Philip Lane, Chief Economist della Bce, è stato appena intervistato sullo stato di salute dell’area Euro e sui diversi scenari che si prospettano con la Brexit. Quando è in mezzo ai manager, risponde con accortezza alle domande che arrivano, puntuali, sulla staffetta Draghi-Lagarde. Ognuno fa la sua parte e resta nel suo ruolo. Gli speaker, i partecipanti (tanti) e i giornalisti. Quelli di Fortune sono ovviamente rappresentati al massimo livello. Dal Ceo Alan Murray, che apre i lavori parlando delle grandi opportunità e dei grandi rischi che comporta l’attuale fase ad alta intensità di ‘disruption’, al direttore Clifton Leaf e al vice Adam Lashinsky. Fanno domande, anche scomode, e ottengono risposte. Perché l’interesse che condividono con i loro intervistati è quello di produrre contenuti.

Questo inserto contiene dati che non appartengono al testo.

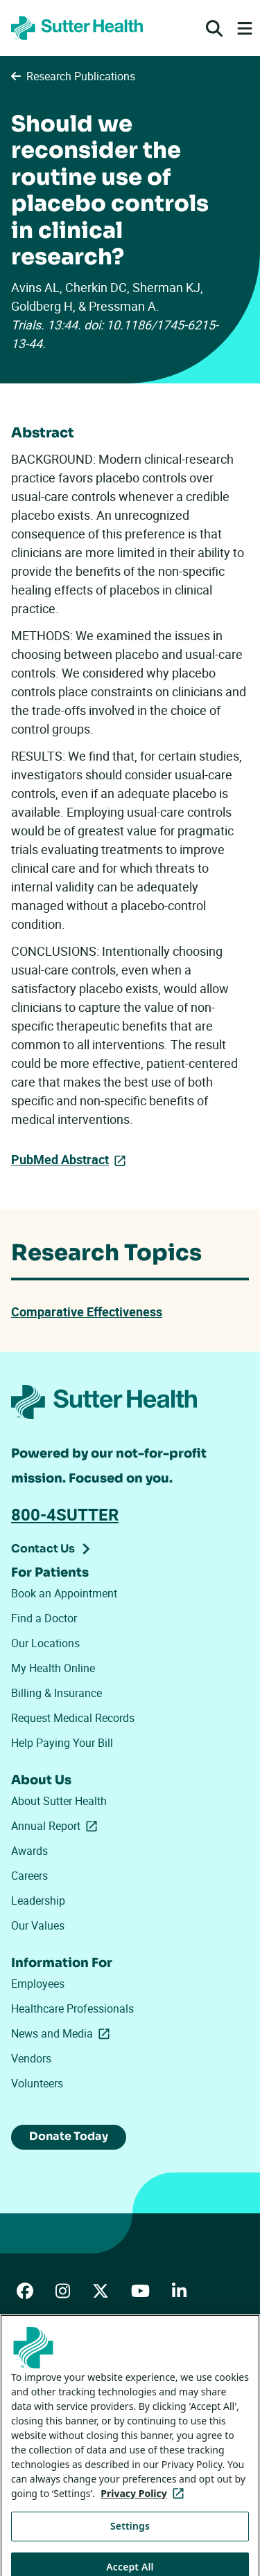 This screenshot has height=2576, width=260. Describe the element at coordinates (37, 1925) in the screenshot. I see `Our Values` at that location.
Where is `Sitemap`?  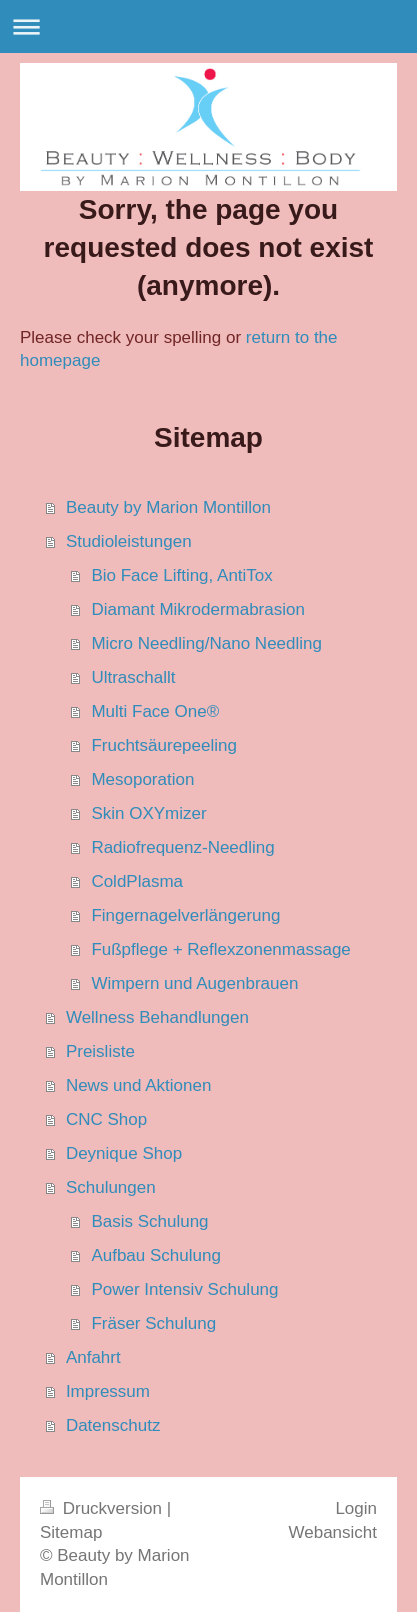 Sitemap is located at coordinates (71, 1532).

L’altra nota di cronaca, significativa, è la totale assenza di carta. Non ci sono brochure, locandine, programmi. Tutto è digitale, dai sottopancia che appaiono sul maxi wall all’app che regola le prenotazioni per i meeting, scandisce l’agenda, riserva occasioni di incontro e di confronto. Anche questa è una trasformazione che va raccontata. La macchina dell’organizzazione lavora tutto l’anno per questo appuntamento. E si vede. Ci sono anche gli sponsor, ovviamente. Non hanno pagato poco per esserci ma, evidentemente, hanno fatto i loro calcoli. Il business è globale almeno quanto il Global Forum di Fortune.